Ancora non abbiamo visto niente – ma qualcuno inizia a fare i suoi calcoli. A Berlino ci si preoccupa, tanto che la cancelliera tedesca, Angela Merkel, ha deciso di aiutare Sarkozy durante la campagna, mossa quanto mai inconsueta, soprattutto dopo tutto quel che s’è detto sulle divergenze franco-tedesche. A Parigi si fanno i calcoli: come sarà, economicamente parlando (che è poi l’unica preoccupazione vera degli elettori europei), una presidenza Hollande?

 

Il suo programma di 60 punti non ha un’idea portante (pure il riferimento al cambiamento è ormai roba vecchia, l’unica cosa divertente dell’hollandismo è il “gesto elettorale”, quel movimento che fanno i fan ripetendo lo slogan e disegnando con le mani una specie di H).

 

Politicamente, è stato letto come un affondo mitterrandiano: uniamo tutta la sinistra, dai moderati ai più estremi, e si può dire che di fatto sia un classico programma di sinistra. Vuole tassare i ricchi, creare 150 mila posti di lavoro nel settore pubblico (60 mila nell’istruzione), rivedere la riforma del lavoro sarkozista che ha portato l’età pensionabile a 60 anni alzando le spese di 20 miliardi di euro nei prossimi cinque anni. E’ il classico programma “tassa e spendi”, con un problema: il debito francese è al 90 per cento del prodotto interno lordo, ed è vero che l’austerità è passata di moda, ma il collasso europeo è ancora possibile.

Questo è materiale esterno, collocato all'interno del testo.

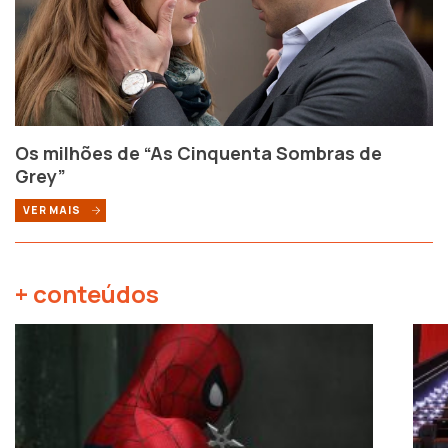
Os milhões de “As Cinquenta Sombras de
Grey”
VER MAIS
+ conteúdos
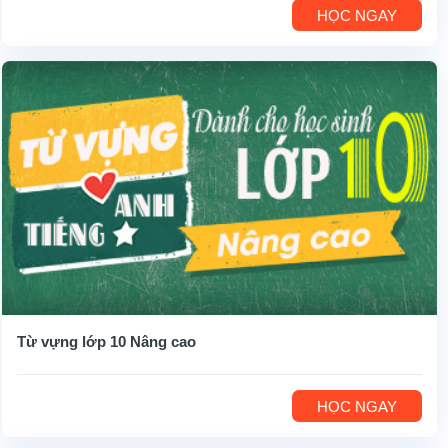
HỌC NGAY
Từ vựng lớp 10 Nâng cao
HỌC NGAY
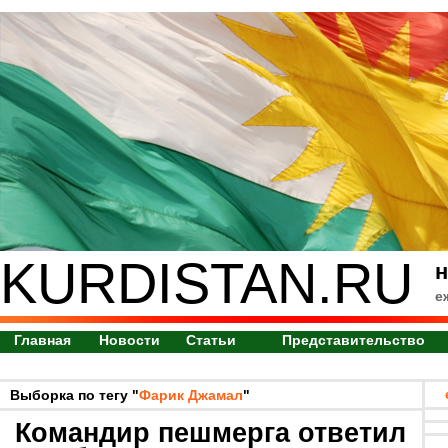
KURDISTAN.RU
н
е
Главная
Новости
Статьи
Представительство
Выборка по тегу "
Фарик Джамал
"
Командир пешмерга ответил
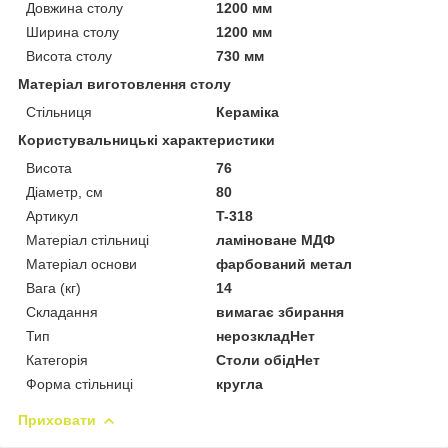
Довжина столу
1200 мм
Ширина столу
1200 мм
Висота столу
730 мм
Матеріал виготовлення столу
Стільниця
Кераміка
Користувальницькі характеристики
Висота
76
Діаметр, см
80
Артикул
T-318
Матеріал стільниці
ламіноване МДФ
Матеріал основи
фарбований метал
Вага (кг)
14
Складання
вимагає збирання
Тип
нерозкладНет
Категорія
Столи обідНет
Форма стільниці
кругла
Приховати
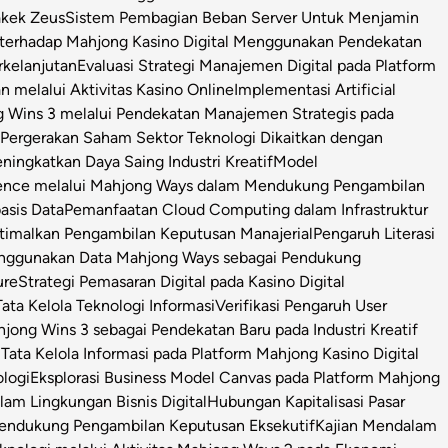
Kakek Zeus
Sistem Pembagian Beban Server Untuk Menjamin
l terhadap Mahjong Kasino Digital Menggunakan Pendekatan
rkelanjutan
Evaluasi Strategi Manajemen Digital pada Platform
n melalui Aktivitas Kasino Online
Implementasi Artificial
g Wins 3 melalui Pendekatan Manajemen Strategis pada
i Pergerakan Saham Sektor Teknologi Dikaitkan dengan
ningkatkan Daya Saing Industri Kreatif
Model
igence melalui Mahjong Ways dalam Mendukung Pengambilan
asis Data
Pemanfaatan Cloud Computing dalam Infrastruktur
timalkan Pengambilan Keputusan Manajerial
Pengaruh Literasi
enggunakan Data Mahjong Ways sebagai Pendukung
ure
Strategi Pemasaran Digital pada Kasino Digital
ata Kelola Teknologi Informasi
Verifikasi Pengaruh User
ong Wins 3 sebagai Pendekatan Baru pada Industri Kreatif
s Tata Kelola Informasi pada Platform Mahjong Kasino Digital
ologi
Eksplorasi Business Model Canvas pada Platform Mahjong
m Lingkungan Bisnis Digital
Hubungan Kapitalisasi Pasar
 Pendukung Pengambilan Keputusan Eksekutif
Kajian Mendalam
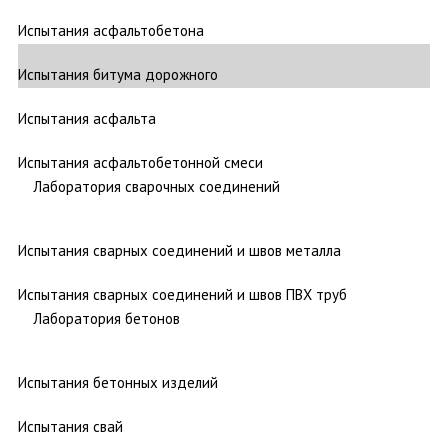
Испытания асфальтобетона
Испытания битума дорожного
Испытания асфальта
Испытания асфальтобетонной смеси
Лаборатория сварочных соединений
Испытания сварных соединений и швов металла
Испытания сварных соединений и швов ПВХ труб
Лаборатория бетонов
Испытания бетонных изделий
Испытания свай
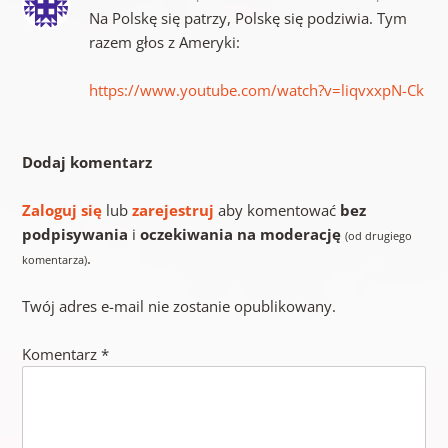
Na Polskę się patrzy, Polskę się podziwia. Tym
razem głos z Ameryki:
https://www.youtube.com/watch?v=liqvxxpN-Ck
Dodaj komentarz
Zaloguj się
lub
zarejestruj
aby komentować
bez
podpisywania
i
oczekiwania na moderację
(od drugiego
.
komentarza)
Twój adres e-mail nie zostanie opublikowany.
Komentarz
*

Sarkozy, che ha contribuito ad aumentare questo debito con l’aggravante di una disoccupazione pericolosamente vicina alle due cifre (è al 9,9 per cento), si è invece ispirato ai tedeschi, alla competitività tedesca, alla riforma del lavoro dell’ex cancelliere socialdemocratico Schröder (che detesta Hollande, soliti capricci da sinistra europea), con un aumento dell’iva dal 19,6 al 21,2 per cento. Il suo programma è più realistico rispetto a quello di Hollande, ma naturalmente pure Sarkozy ha un problema, ben più visibile dei conti: parla come se non fosse stato lui il presidente, in questi ultimi 5 anni.